3 – O membro do Conselho Directivo deve suspender a sua actividade no procedimento logo que faça a comunicação da causa de impedimento ou que seja reconhecida a procedência do pedido de dispensa referido no n.º 1 do artigo 14.º, sem prejuízo de dever tomar todas as medidas inadiáveis em caso de urgência ou de perigo.”
Artigo 3.º
Alterações a Ordens de Serviço
1 - Os artigos 1.º e 2.º da Ordem de Serviço n.º 3/2005/RH passam a ter a seguinte redacção:
“Artigo 1.º
(…)
1 – Do requerimento previsto no n.º 2 do artigo 9.º do Código de Conduta e Ética dos Trabalhadores da CMVM, para efeitos da autorização para a realização de operações sobre valores mobiliários ou outros instrumentos financeiros, constam os seguintes elementos:
a) ……………………………………………………………………………………..
b) ……………………………………………………………………………….......
c) ……………………………………………………………………………………
d) ……………………………………………………………………………………
e) ……………………………………………………………………………………..
f) ……………………………………………………………………………………
2 – ………………………………………………………………………………………
3 – ………………………………………………………………………………………
Artigo 2.º
(…)
1 – A comunicação do colaborador ao Conselho Directivo prevista no n.º 3 do artigo 9.º do Código de Conduta e Ética dos Trabalhadores da CMVM, sobre o elenco dos valores mobiliários e outros instrumentos financeiros que detém e dos contratos de intermediação financeira em que é parte, é feita:
a) …………………………………………………………………………………….
b) ……………………………………………………………………………………..
2 – ………………………………………………………………………………………
3 – ………………………………………………………………………………………”
2 - O artigo único da Ordem de Serviço n.º 4/2005/RH passa a ter a seguinte redacção:
“Artigo Único
(…)
1 – Do requerimento previsto no n.º 1 do artigo 9.º do Código de Conduta e Ética dos Trabalhadores da CMVM, para efeitos da autorização para o exercício da actividade de docente do ensino superior ou de colaboração temporária com entidade pública, devem constar os seguintes elementos:
a) …………………………………………………………………………………………
b) …………………………………………………………………………………………
c) …………………..….…………………………………………………………………
d) …………………………………………………………………………………………
e) ………………...….……………………………………………………………………
f) ………………..…….………………………………………………………………..
2 - ………………………………………………………………………………………
3 – ………………………………………………………………………………………
4 – ………………………………………………………………………………………
5- ………………………………………………………………………………………”
3 – Os artigos 48.º e 50.º da Ordem de Serviço n.º 1/2011/SEG passam a ter a seguinte redacção:
“Artigo 48.º
(…)
1 - Os colaboradores da CMVM têm acesso ao serviço de correio electrónico a partir do PC que lhes é afecto para fins profissionais, podendo apenas usá-lo para fins pessoais nos termos e condições definidos no Código de Conduta e Ética dos Trabalhadores da CMVM.
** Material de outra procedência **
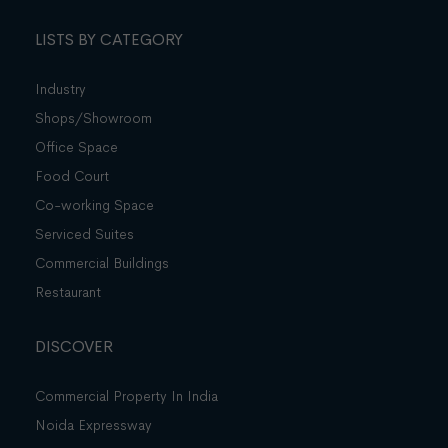
LISTS BY CATEGORY
Industry
Shops/Showroom
Office Space
Food Court
Co-working Space
Serviced Suites
Commercial Buildings
Restaurant
DISCOVER
Commercial Property In India
Noida Expressway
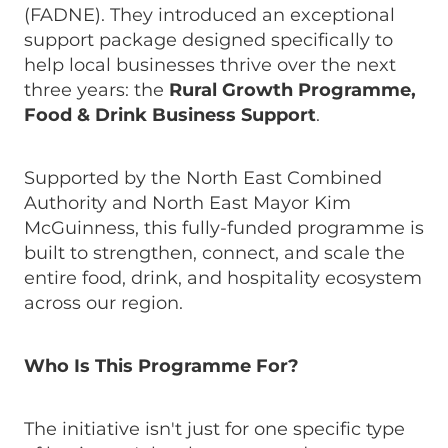
(FADNE). They introduced an exceptional
support package designed specifically to
help local businesses thrive over the next
three years: the
Rural Growth Programme,
Food & Drink Business Support
.
Supported by the North East Combined
Authority and North East Mayor Kim
McGuinness, this fully-funded programme is
built to strengthen, connect, and scale the
entire food, drink, and hospitality ecosystem
across our region.
Who Is This Programme For?
The initiative isn't just for one specific type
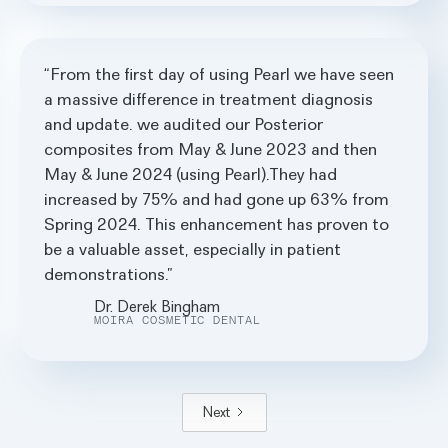
From the first day of using Pearl we have seen
a massive difference in treatment diagnosis
and update. we audited our Posterior
composites from May & June 2023 and then
May & June 2024 (using Pearl).They had
increased by 75% and had gone up 63% from
Spring 2024. This enhancement has proven to
be a valuable asset, especially in patient
demonstrations.
Dr. Derek Bingham
MOIRA COSMETIC DENTAL
Next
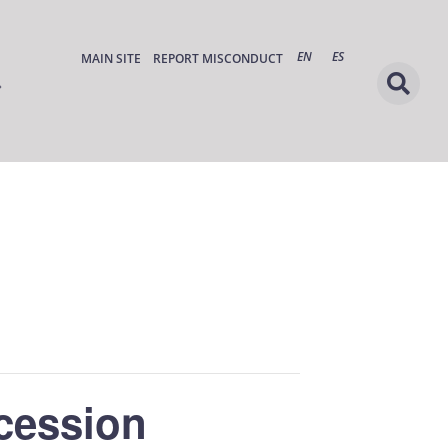
EN
ES
MAIN SITE
REPORT MISCONDUCT
cession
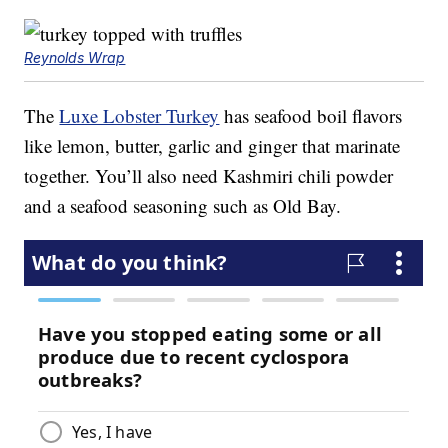
Reynolds Wrap
The
Luxe Lobster Turkey
has seafood boil flavors
like lemon, butter, garlic and ginger that marinate
together. You’ll also need Kashmiri chili powder
and a seafood seasoning such as Old Bay.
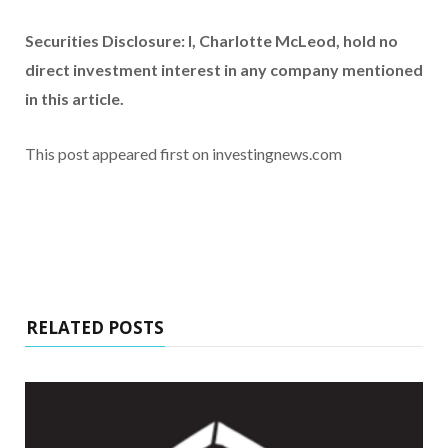
Securities Disclosure: I, Charlotte McLeod, hold no
direct investment interest in any company mentioned
in this article.
This post appeared first on investingnews.com
RELATED POSTS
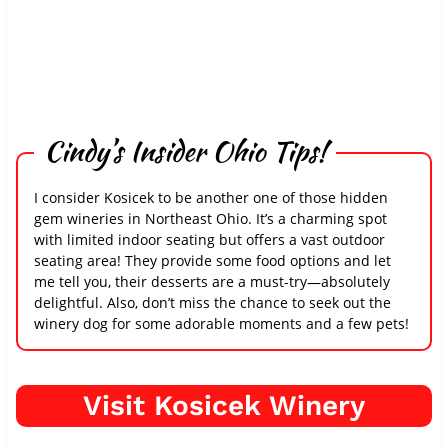
Cindy’s Insider Ohio Tips!
I consider Kosicek to be another one of those hidden
gem wineries in Northeast Ohio. It’s a charming spot
with limited indoor seating but offers a vast outdoor
seating area! They provide some food options and let
me tell you, their desserts are a must-try—absolutely
delightful. Also, don’t miss the chance to seek out the
winery dog for some adorable moments and a few pets!
Visit Kosicek Winery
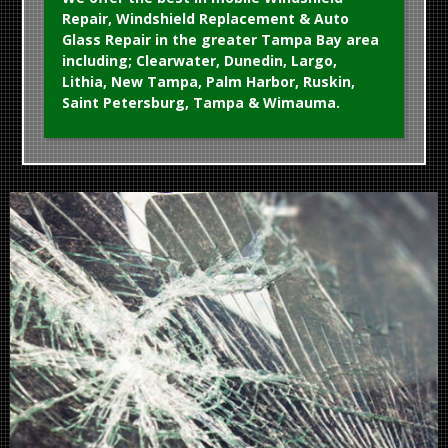
Repair, Windshield Replacement & Auto
Glass Repair in the greater Tampa Bay area
including; Clearwater, Dunedin, Largo,
Lithia, New Tampa, Palm Harbor, Ruskin,
Saint Petersburg, Tampa & Wimauma.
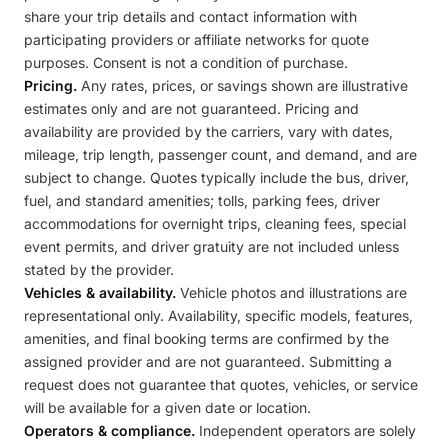
share your trip details and contact information with
participating providers or affiliate networks for quote
purposes. Consent is not a condition of purchase.
Pricing.
Any rates, prices, or savings shown are illustrative
estimates only and are not guaranteed. Pricing and
availability are provided by the carriers, vary with dates,
mileage, trip length, passenger count, and demand, and are
subject to change. Quotes typically include the bus, driver,
fuel, and standard amenities; tolls, parking fees, driver
accommodations for overnight trips, cleaning fees, special
event permits, and driver gratuity are not included unless
stated by the provider.
Vehicles & availability.
Vehicle photos and illustrations are
representational only. Availability, specific models, features,
amenities, and final booking terms are confirmed by the
assigned provider and are not guaranteed. Submitting a
request does not guarantee that quotes, vehicles, or service
will be available for a given date or location.
Operators & compliance.
Independent operators are solely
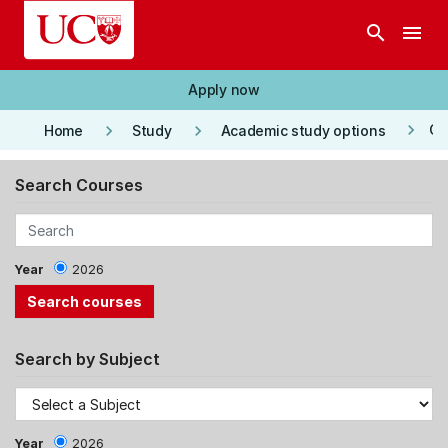
Skip to main content
search
menu
Apply now
keyboard_arrow_right
keyboard_arrow_right
keyboard_arrow_right
Co
Home
Study
Academic study options
Search Courses
Year
2026
Search by Subject
Year
2026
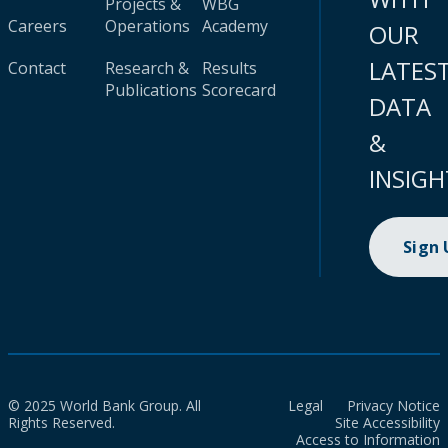
Projects &
WBG
Careers
Operations
Academy
OUR
LATES
Contact
Research &
Results
Publications
Scorecard
DATA
&
INSIGH
Sign
© 2025 World Bank Group. All
Legal
Privacy Notice
Rights Reserved.
Site Accessibility
Access to Information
2 - …………………………………………………………………………………………….
3 - ……………………………………………………………………………………………
4 - ……………………………………………………………………………………………
5 - …………………………………………………………………………………………….
6 - …………………………………………………………………………………………….
Artigo 50.º
(…)
1 - ……………………………………………………………………………………………
2 - ……………………………………………………………………………………………
3 - ……………………………………………………………………………………………
a) …………………………………………………………………………………………
b) É gerada uma mensagem automática para o trabalhador, tendo este de:
i. Caso a mensagem seja profissional ou o trabalhador a considere importante, activar a hiperligação que liberta a mensagem;
ii. Caso a mensagem tenha conteúdo não profissional e não seja importante, activar a hiperligação que apaga a mensagem do servidor, situação em que a mensagem é destruída sem ser lida.”
Artigo 4.º
Norma revogatória
É revogada a Ordem de Serviço n.º 02/2005/RH.
Artigo 5.º
Entrada em Vigor
As presentes alterações entram em vigor à data da sua divulgação.
[1] Aprovado pela Lei n.º 7/2009, de 12 de Fevereiro.
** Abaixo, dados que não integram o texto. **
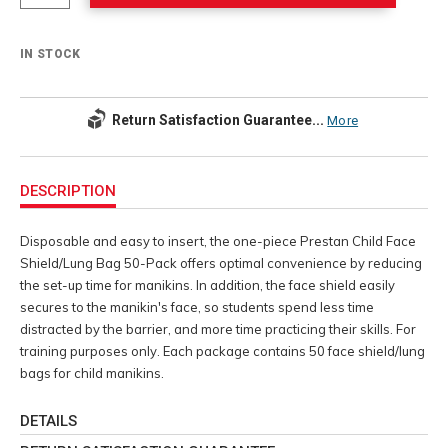
IN STOCK
Return Satisfaction Guarantee...
More
Additional
Information
DESCRIPTION
Disposable and easy to insert, the one-piece Prestan Child Face
Shield/Lung Bag 50-Pack offers optimal convenience by reducing
the set-up time for manikins. In addition, the face shield easily
secures to the manikin's face, so students spend less time
distracted by the barrier, and more time practicing their skills. For
training purposes only. Each package contains 50 face shield/lung
bags for child manikins.
DETAILS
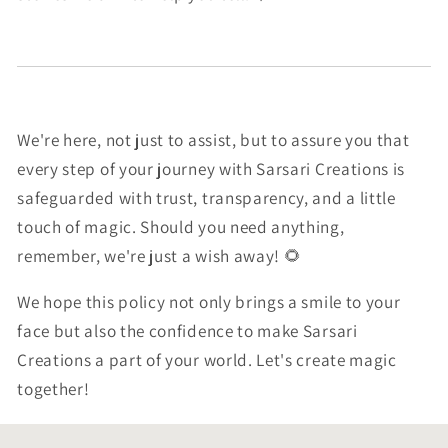
We're here, not just to assist, but to assure you that
every step of your journey with Sarsari Creations is
safeguarded with trust, transparency, and a little
touch of magic. Should you need anything,
remember, we're just a wish away! 🌻
We hope this policy not only brings a smile to your
face but also the confidence to make Sarsari
Creations a part of your world. Let's create magic
together!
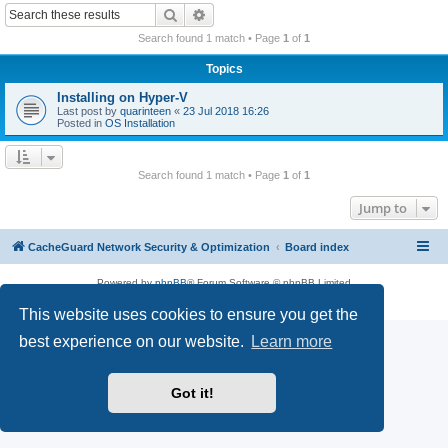
r
Search
Advanced search
c
Search found 1 match • Page
1
of
1
h
Topics
Installing on Hyper-V
Last post by
quarinteen
«
23 Jul 2018 16:26
Posted in
OS Installation
Search found 1 match • Page
1
of
1
Jump to
CacheGuard Network Security & Optimization
Board index
Powered by
phpBB
® Forum Software © phpBB Limited
Privacy
|
Terms
This website uses cookies to ensure you get the
best experience on our website.
Learn more
Got it!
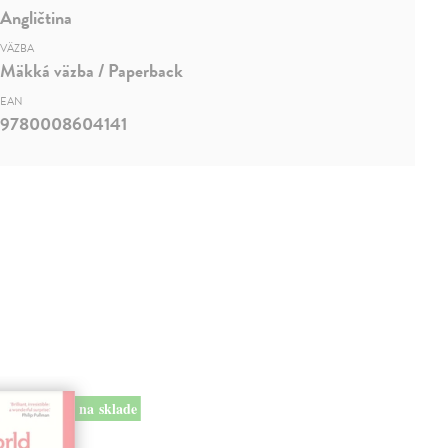
Angličtina
VÄZBA
Mäkká väzba / Paperback
EAN
9780008604141
na sklade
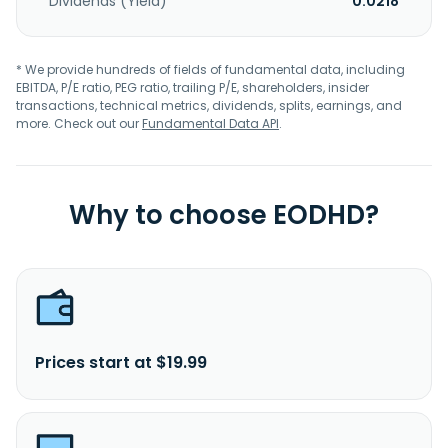
Dividends (Yield)
0.0218
* We provide hundreds of fields of fundamental data, including
EBITDA, P/E ratio, PEG ratio, trailing P/E, shareholders, insider
transactions, technical metrics, dividends, splits, earnings, and
more. Check out our
Fundamental Data API
.
Why to choose EODHD?
Prices start at $19.99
[2] Aprovado pela Lei n.º 102/2009, de 10 de Setembro.
[3] Aprovado pelo Decreto-Lei n.º 442/91, de 15 de Novembro.
[4] Aprovado pelo Decreto-Lei n.º 473/99, de 8 de Novembro.
[6] Aprovado pelo Decreto-Lei n.º 400/82, de 23 de Setembro.
[7] Aprovado pelo Decreto-Lei n.º 486/99, de 13 de Novembro.